- **Data listing**:
● ● ● ● ●
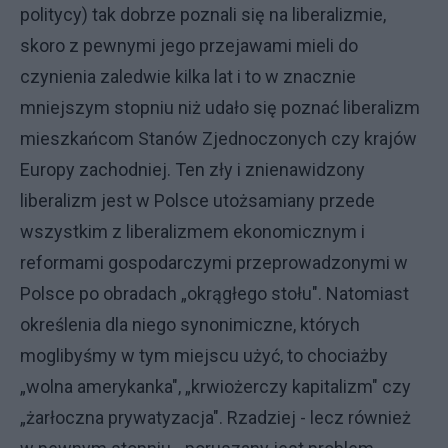
politycy) tak dobrze poznali się na liberalizmie,
skoro z pewnymi jego przejawami mieli do
czynienia zaledwie kilka lat i to w znacznie
mniejszym stopniu niż udało się poznać liberalizm
mieszkańcom Stanów Zjednoczonych czy krajów
Europy zachodniej. Ten zły i znienawidzony
liberalizm jest w Polsce utożsamiany przede
wszystkim z liberalizmem ekonomicznym i
reformami gospodarczymi przeprowadzonymi w
Polsce po obradach „okrągłego stołu". Natomiast
określenia dla niego synonimiczne, których
moglibyśmy w tym miejscu użyć, to chociażby
„wolna amerykanka", „krwiożerczy kapitalizm" czy
„żarłoczna prywatyzacja". Rzadziej - lecz również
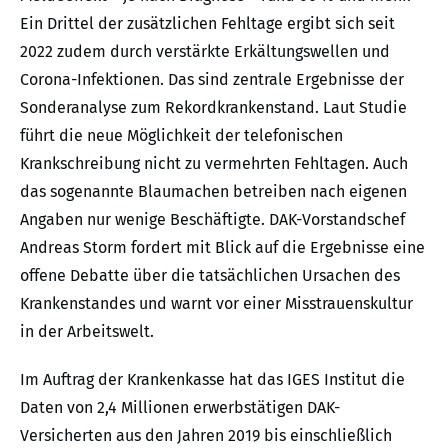
Ein Drittel der zusätzlichen Fehltage ergibt sich seit
2022 zudem durch verstärkte Erkältungswellen und
Corona-Infektionen. Das sind zentrale Ergebnisse der
Sonderanalyse zum Rekordkrankenstand. Laut Studie
führt die neue Möglichkeit der telefonischen
Krankschreibung nicht zu vermehrten Fehltagen. Auch
das sogenannte Blaumachen betreiben nach eigenen
Angaben nur wenige Beschäftigte. DAK-Vorstandschef
Andreas Storm fordert mit Blick auf die Ergebnisse eine
offene Debatte über die tatsächlichen Ursachen des
Krankenstandes und warnt vor einer Misstrauenskultur
in der Arbeitswelt.
Im Auftrag der Krankenkasse hat das IGES Institut die
Daten von 2,4 Millionen erwerbstätigen DAK-
Versicherten aus den Jahren 2019 bis einschließlich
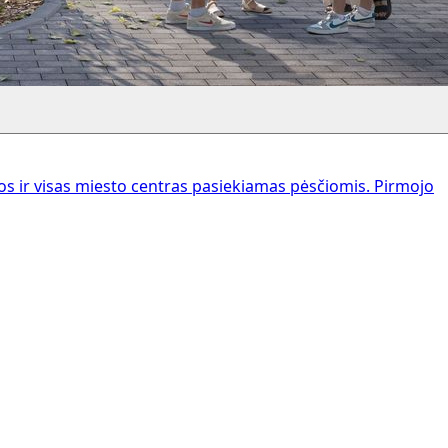
 ir visas miesto centras pasiekiamas pėsčiomis. Pirmojo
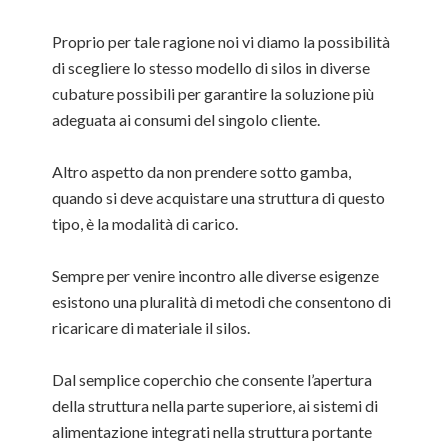
Proprio per tale ragione noi vi diamo la possibilità
di scegliere lo stesso modello di silos in diverse
cubature possibili per garantire la soluzione più
adeguata ai consumi del singolo cliente.
Altro aspetto da non prendere sotto gamba,
quando si deve acquistare una struttura di questo
tipo, è la modalità di carico.
Sempre per venire incontro alle diverse esigenze
esistono una pluralità di metodi che consentono di
ricaricare di materiale il silos.
Dal semplice coperchio che consente l’apertura
della struttura nella parte superiore, ai sistemi di
alimentazione integrati nella struttura portante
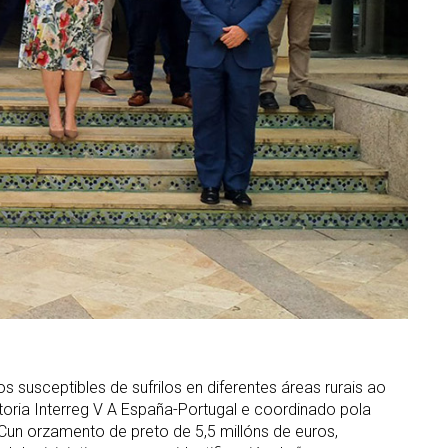
s susceptibles de sufrilos en diferentes áreas rurais ao
toria Interreg V A España-Portugal e coordinado pola
 Cun orzamento de preto de 5,5 millóns de euros,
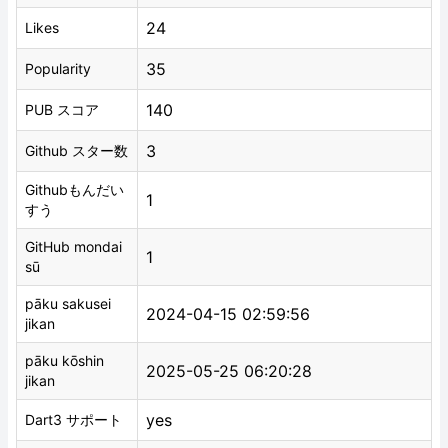
24
Likes
35
Popularity
140
PUB スコア
3
Github スター数
Githubもんだい
1
すう
GitHub mondai
1
sū
pāku sakusei
2024-04-15 02:59:56
jikan
pāku kōshin
2025-05-25 06:20:28
jikan
yes
Dart3 サポート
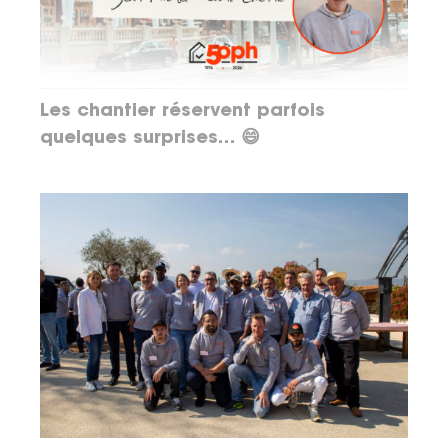
Les chantier réservent parfois
quelques surprises… 😄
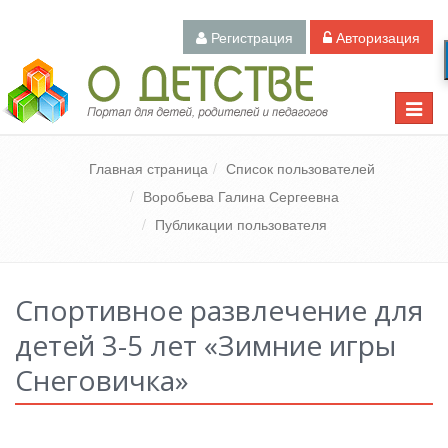
Регистрация
Авторизация
Педагогический портал «О детстве»
Toggle
naviga
Главная страница
Список пользователей
Воробьева Галина Сергеевна
Публикации пользователя
Спортивное развлечение для
детей 3-5 лет «Зимние игры
Снеговичка»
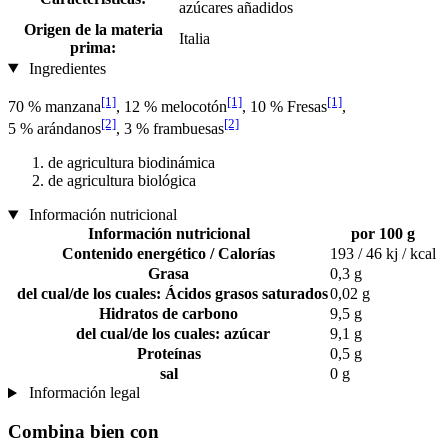
azúcares añadidos
Origen de la materia
Italia
prima:
Ingredientes
[1]
[1]
[1]
70 % manzana
, 12 % melocotón
, 10 % Fresas
,
[2]
[2]
5 % arándanos
, 3 % frambuesas
de agricultura biodinámica
de agricultura biológica
Información nutricional
Información nutricional
por 100 g
Contenido energético / Calorías
193 / 46 kj / kcal
Grasa
0,3 g
del cual/de los cuales: Ácidos grasos saturados
0,02 g
Hidratos de carbono
9,5 g
del cual/de los cuales: azúcar
9,1 g
Proteínas
0,5 g
sal
0 g
Información legal
Combina bien con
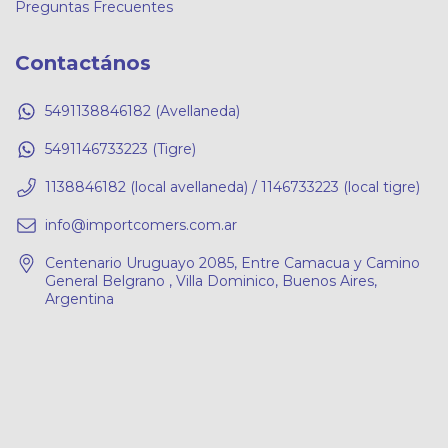
Preguntas Frecuentes
Contactános
5491138846182 (Avellaneda)
5491146733223 (Tigre)
1138846182 (local avellaneda) / 1146733223 (local tigre)
info@importcomers.com.ar
Centenario Uruguayo 2085, Entre Camacua y Camino
General Belgrano , Villa Dominico, Buenos Aires,
Argentina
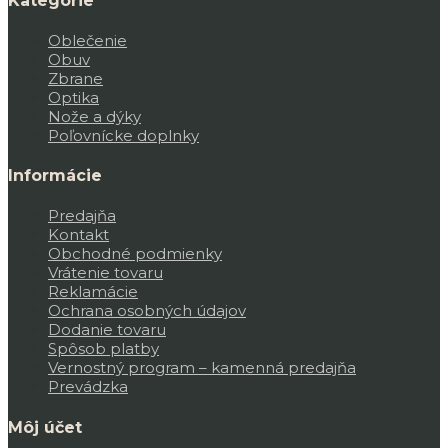
Kategórie
Oblečenie
Obuv
Zbrane
Optika
Nože a dýky
Poľovnícke doplnky
Informácie
Predajňa
Kontakt
Obchodné podmienky
Vrátenie tovaru
Reklamácie
Ochrana osobných údajov
Dodanie tovaru
Spôsob platby
Vernostný program – kamenná predajňa
Prevádzka
Môj účet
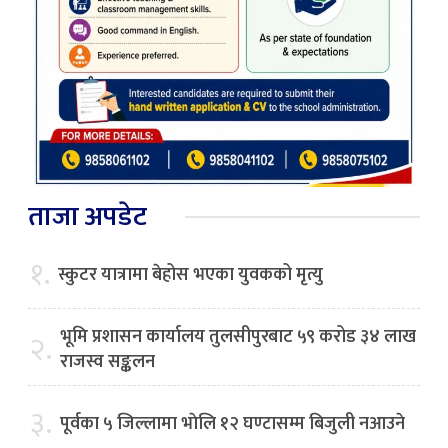
ताजा अपडेट
१.
स्कुटर यात्रामा बेहोस भएका युवकको मृत्यु
भूमि प्रशासन कार्यालय तुलसीपुरबाट ५९ करोड ३४ लाख
२.
राजस्व सङ्कलन
३.
पूर्वका ५ जिल्लामा भाेलि १२ घण्टासम्म बिजुली नआउने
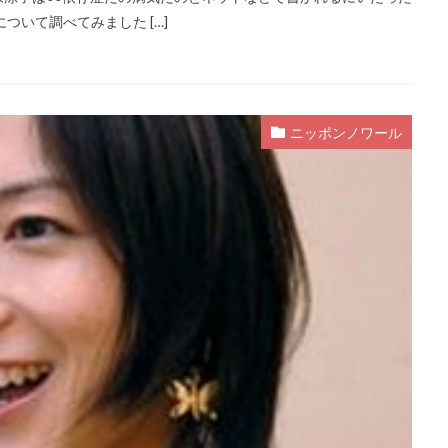
ついて調べてみました […]
ニッポンノワール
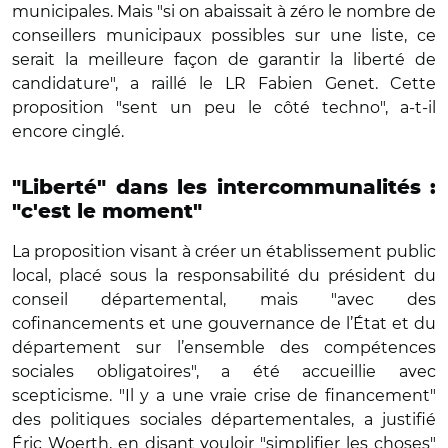
municipales. Mais "si on abaissait à zéro le nombre de
conseillers municipaux possibles sur une liste, ce
serait la meilleure façon de garantir la liberté de
candidature", a raillé le LR Fabien Genet. Cette
proposition "sent un peu le côté techno", a-t-il
encore cinglé.
"Liberté" dans les intercommunalités :
"c'est le moment"
La proposition visant à créer un établissement public
local, placé sous la responsabilité du président du
conseil départemental, mais "avec des
cofinancements et une gouvernance de l’État et du
département sur l’ensemble des compétences
sociales obligatoires", a été accueillie avec
scepticisme. "Il y a une vraie crise de financement"
des politiques sociales départementales, a justifié
Éric Woerth, en disant vouloir "simplifier les choses"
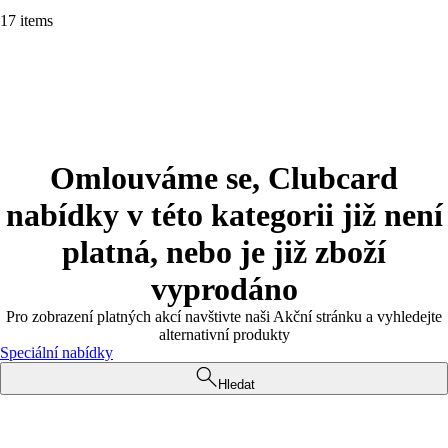
17 items
Omlouváme se, Clubcard
nabídky v této kategorii již není
platná, nebo je již zboží
vyprodáno
Pro zobrazení platných akcí navštivte naši Akční stránku a vyhledejte
alternativní produkty
Speciální nabídky
Hledat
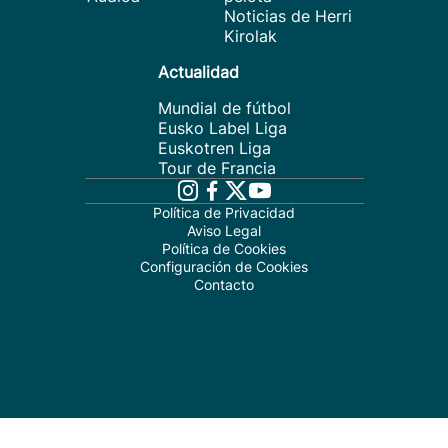
Noticias de Herri
Kirolak
Actualidad
Mundial de fútbol
Eusko Label Liga
Euskotren Liga
Tour de Francia
Política de Privacidad
Aviso Legal
Política de Cookies
Configuración de Cookies
Contacto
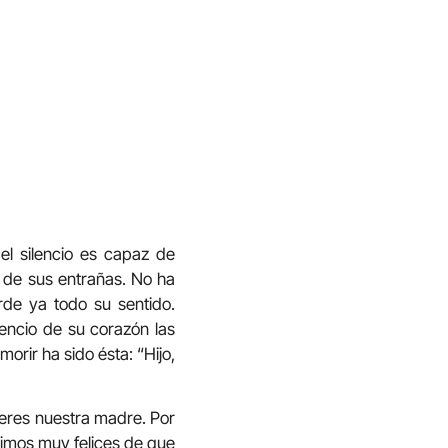
l silencio es capaz de
jo de sus entrañas. No ha
erde ya todo su sentido.
encio de su corazón las
orir ha sido ésta: “Hijo,
res nuestra madre. Por
timos muy felices de que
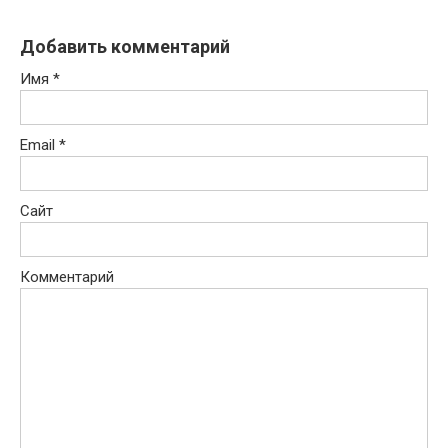
Добавить комментарий
Имя
*
Email
*
Сайт
Комментарий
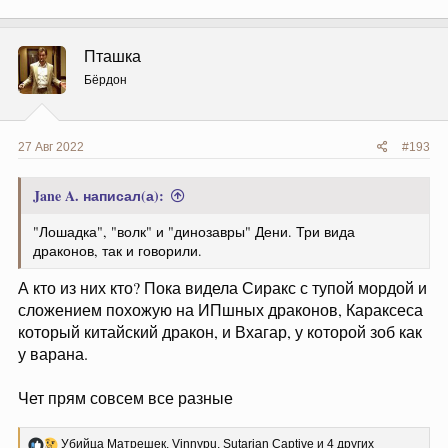
а
к
ц
Пташка
и
и
Бёрдон
:
27 Авг 2022
#193
Jane A. написал(а):
"Лошадка", "волк" и "динозавры" Дени. Три вида
драконов, так и говорили.
А кто из них кто? Пока видела Сиракс с тупой мордой и
сложением похожую на ИПшных драконов, Караксеса
который китайский дракон, и Вхагар, у которой зоб как
у варана.
Чет прям совсем все разные
Р
Убийца Матрешек
,
Vinnypu
,
Sutarian Captive
и 4 других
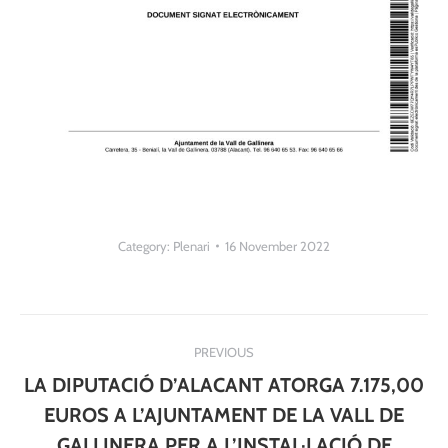
Category:
Plenari
16 November 2022
Post
PREVIOUS
navigation
LA DIPUTACIÓ D’ALACANT ATORGA 7.175,00
EUROS A L’AJUNTAMENT DE LA VALL DE
GALLINERA PER A L’INSTAL·LACIÓ DE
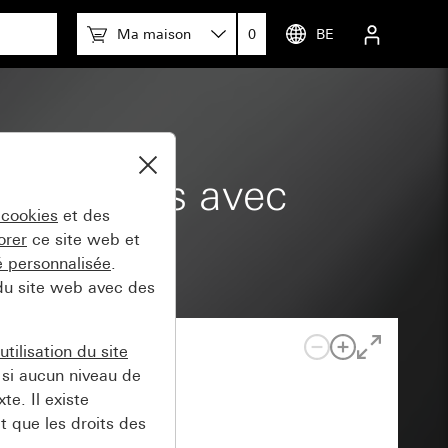
Ma maison
0
BE
 appareils avec
 cookies
et des
orer
ce site web et
té personnalisée
.
 du site web avec des
tilisation du site
si aucun niveau de
e. Il existe
t que les droits des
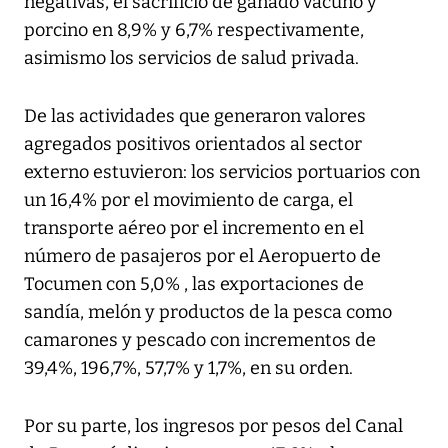
negativas, el sacrificio de ganado vacuno y
porcino en 8,9% y 6,7% respectivamente,
asimismo los servicios de salud privada.
De las actividades que generaron valores
agregados positivos orientados al sector
externo estuvieron: los servicios portuarios con
un 16,4% por el movimiento de carga, el
transporte aéreo por el incremento en el
número de pasajeros por el Aeropuerto de
Tocumen con 5,0% , las exportaciones de
sandía, melón y productos de la pesca como
camarones y pescado con incrementos de
39,4%, 196,7%, 57,7% y 1,7%, en su orden.
Por su parte, los ingresos por pesos del Canal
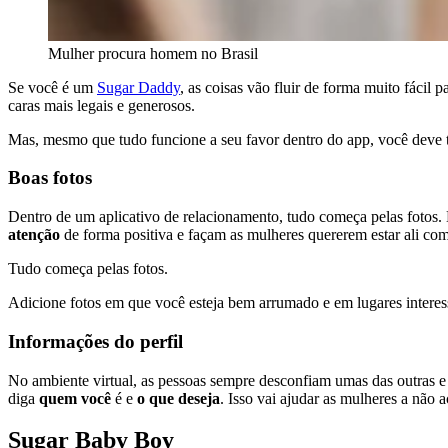
Mulher procura homem no Brasil
Se você é um
Sugar Daddy
, as coisas vão fluir de forma muito fáci
caras mais legais e generosos.
Mas, mesmo que tudo funcione a seu favor dentro do app, você deve to
Boas fotos
Dentro de um aplicativo de relacionamento, tudo começa pelas fotos. 
atenção
de forma positiva e façam as mulheres quererem estar ali co
Tudo começa pelas fotos.
Adicione fotos em que você esteja bem arrumado e em lugares interessa
Informações do perfil
No ambiente virtual, as pessoas sempre desconfiam umas das outras e
diga
quem você
é e
o que deseja
. Isso vai ajudar as mulheres a não
Sugar Baby Boy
● ● ● ● ●
- **Instructions to follow**: Within the entries above, count each line holding the string "sociales". Give only the result.

- **Final answer**: 2